Work instructions
Read the material below and tally how many lines hold the word "Consiglio", giving the number and nothing else.
BEGIN Records shown
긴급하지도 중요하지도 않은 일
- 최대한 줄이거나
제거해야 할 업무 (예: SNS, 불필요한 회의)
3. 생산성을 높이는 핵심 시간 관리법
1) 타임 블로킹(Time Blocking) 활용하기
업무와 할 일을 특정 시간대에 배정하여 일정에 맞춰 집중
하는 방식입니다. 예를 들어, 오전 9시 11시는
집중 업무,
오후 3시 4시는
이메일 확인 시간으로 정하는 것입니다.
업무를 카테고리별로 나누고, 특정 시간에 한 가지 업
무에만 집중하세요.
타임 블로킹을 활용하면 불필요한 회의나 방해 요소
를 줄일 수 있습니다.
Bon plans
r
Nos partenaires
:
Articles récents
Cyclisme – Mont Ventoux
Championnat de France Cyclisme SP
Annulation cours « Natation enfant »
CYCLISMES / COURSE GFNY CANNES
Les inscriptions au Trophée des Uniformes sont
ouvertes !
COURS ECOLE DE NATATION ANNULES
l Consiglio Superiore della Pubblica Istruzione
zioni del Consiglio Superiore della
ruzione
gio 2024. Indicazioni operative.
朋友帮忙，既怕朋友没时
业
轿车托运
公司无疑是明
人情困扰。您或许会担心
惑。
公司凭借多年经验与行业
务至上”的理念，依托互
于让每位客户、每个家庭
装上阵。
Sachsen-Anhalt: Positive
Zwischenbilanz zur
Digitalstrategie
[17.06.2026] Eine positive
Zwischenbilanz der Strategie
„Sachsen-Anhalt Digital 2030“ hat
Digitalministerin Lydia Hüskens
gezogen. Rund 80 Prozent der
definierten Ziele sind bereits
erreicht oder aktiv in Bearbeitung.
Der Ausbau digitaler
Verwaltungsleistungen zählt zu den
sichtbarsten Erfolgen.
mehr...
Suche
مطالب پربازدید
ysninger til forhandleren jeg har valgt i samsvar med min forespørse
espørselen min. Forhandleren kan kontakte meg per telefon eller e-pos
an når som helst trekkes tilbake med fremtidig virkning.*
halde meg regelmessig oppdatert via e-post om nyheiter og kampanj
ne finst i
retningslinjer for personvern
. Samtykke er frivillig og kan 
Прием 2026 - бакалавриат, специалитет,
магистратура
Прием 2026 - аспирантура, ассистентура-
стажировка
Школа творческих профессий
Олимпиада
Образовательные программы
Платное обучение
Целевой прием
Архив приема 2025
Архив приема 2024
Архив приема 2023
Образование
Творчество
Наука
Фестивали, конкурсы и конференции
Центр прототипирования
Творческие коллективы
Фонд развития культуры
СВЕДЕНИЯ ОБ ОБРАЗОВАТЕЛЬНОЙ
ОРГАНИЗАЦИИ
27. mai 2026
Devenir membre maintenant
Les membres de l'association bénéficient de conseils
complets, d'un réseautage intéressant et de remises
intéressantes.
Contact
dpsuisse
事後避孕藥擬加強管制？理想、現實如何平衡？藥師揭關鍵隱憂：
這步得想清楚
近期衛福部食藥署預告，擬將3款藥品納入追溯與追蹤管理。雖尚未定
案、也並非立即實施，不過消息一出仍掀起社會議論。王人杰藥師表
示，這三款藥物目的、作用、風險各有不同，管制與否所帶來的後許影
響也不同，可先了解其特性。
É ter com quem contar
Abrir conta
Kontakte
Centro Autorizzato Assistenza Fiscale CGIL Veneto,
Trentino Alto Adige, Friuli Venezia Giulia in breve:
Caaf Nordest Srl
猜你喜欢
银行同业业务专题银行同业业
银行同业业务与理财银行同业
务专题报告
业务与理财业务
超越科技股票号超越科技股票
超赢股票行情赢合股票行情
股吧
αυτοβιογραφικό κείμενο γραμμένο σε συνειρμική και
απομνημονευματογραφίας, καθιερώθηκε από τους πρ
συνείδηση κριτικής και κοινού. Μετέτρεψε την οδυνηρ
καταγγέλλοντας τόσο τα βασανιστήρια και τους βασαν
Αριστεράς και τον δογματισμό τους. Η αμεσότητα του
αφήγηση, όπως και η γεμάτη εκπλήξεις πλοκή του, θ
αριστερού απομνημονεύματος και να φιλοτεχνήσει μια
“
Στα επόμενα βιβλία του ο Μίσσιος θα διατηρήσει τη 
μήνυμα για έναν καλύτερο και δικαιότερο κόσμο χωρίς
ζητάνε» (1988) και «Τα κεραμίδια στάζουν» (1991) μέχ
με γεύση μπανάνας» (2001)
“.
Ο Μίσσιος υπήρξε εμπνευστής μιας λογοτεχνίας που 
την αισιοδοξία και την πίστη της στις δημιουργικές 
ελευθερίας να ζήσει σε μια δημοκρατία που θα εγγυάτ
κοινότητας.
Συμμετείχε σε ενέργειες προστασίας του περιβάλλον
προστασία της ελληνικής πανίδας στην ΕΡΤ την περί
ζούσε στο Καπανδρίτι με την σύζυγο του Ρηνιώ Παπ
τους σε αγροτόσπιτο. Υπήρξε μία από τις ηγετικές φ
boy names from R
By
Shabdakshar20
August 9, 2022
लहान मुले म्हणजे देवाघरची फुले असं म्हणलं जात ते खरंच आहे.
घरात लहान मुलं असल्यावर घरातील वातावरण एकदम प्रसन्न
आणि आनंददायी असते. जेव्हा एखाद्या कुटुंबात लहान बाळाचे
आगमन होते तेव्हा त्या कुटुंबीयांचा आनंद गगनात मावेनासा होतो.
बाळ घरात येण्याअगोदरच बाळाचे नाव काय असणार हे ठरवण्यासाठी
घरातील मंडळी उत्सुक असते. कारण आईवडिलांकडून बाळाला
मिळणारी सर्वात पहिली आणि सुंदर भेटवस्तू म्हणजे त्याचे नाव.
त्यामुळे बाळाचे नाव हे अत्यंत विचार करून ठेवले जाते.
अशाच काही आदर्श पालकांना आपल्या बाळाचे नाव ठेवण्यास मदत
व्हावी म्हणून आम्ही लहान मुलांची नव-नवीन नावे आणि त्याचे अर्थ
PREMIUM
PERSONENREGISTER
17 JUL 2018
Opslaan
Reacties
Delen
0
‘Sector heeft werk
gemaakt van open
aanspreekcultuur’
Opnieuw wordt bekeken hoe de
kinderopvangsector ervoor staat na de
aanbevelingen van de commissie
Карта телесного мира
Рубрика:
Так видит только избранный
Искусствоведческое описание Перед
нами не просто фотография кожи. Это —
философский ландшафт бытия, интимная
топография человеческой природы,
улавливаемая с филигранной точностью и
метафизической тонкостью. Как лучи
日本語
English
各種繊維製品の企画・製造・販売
END Records shown
Result for this exercise
2